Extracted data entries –
⁂
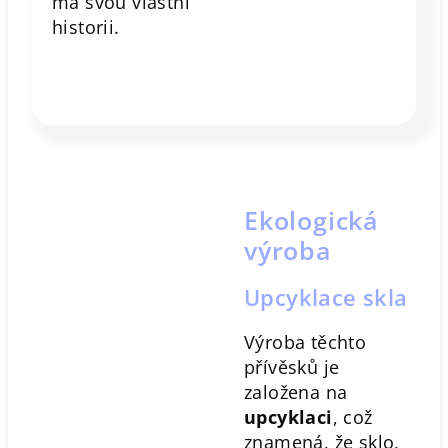
má svou vlastní
historii.
Ekologická
výroba
Upcyklace skla
Výroba těchto
přívěsků je
založena na
upcyklaci
, což
znamená, že sklo,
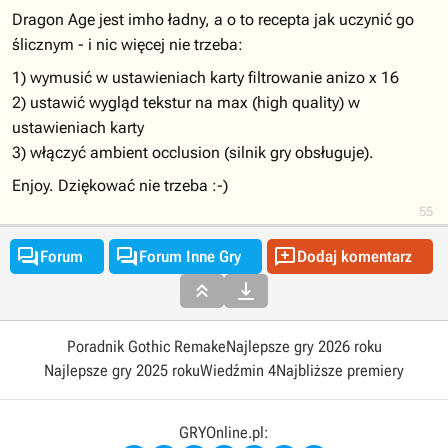
Dragon Age jest imho ładny, a o to recepta jak uczynić go
ślicznym - i nic więcej nie trzeba:
1) wymusić w ustawieniach karty filtrowanie anizo x 16
2) ustawić wygląd tekstur na max (high quality) w
ustawieniach karty
3) włączyć ambient occlusion (silnik gry obsługuje).
Enjoy. Dziękować nie trzeba :-)
55



Forum
Forum Inne Gry
Dodaj komentarz


Poradnik Gothic Remake
Najlepsze gry 2026 roku
Najlepsze gry 2025 roku
Wiedźmin 4
Najbliższe premiery
GRYOnline.pl:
⁂
WHAT IS BEING ASKED – From the entries above, copy every line containing the word "karty".

TASK ANSWER –
1) wymusić w ustawieniach karty filtrowanie anizo x 16
ustawieniach karty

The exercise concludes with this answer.